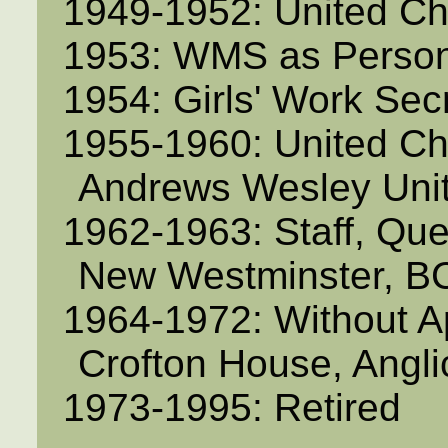
1949-1952: United C
1953: WMS as Person
1954: Girls' Work Sec
1955-1960: United Ch
Andrews Wesley Uni
1962-1963: Staff, Qu
New Westminster, B
1964-1972: Without A
Crofton House, Angl
1973-1995: Retired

-------------------------

→ PROBLEM REQUIREMENTS
Although the records contain pictures, only their text should be repeated, exactly as it appears.

→ RESPONSE TO THIS EXERCISE
1949-1952: United C
1953: WMS as Person
1954: Girls' Work Sec
1955-1960: United Ch
Andrews Wesley Uni
1962-1963: Staff, Qu
New Westminster, B
1964-1972: Without A
Crofton House, Angl
1973-1995: Retired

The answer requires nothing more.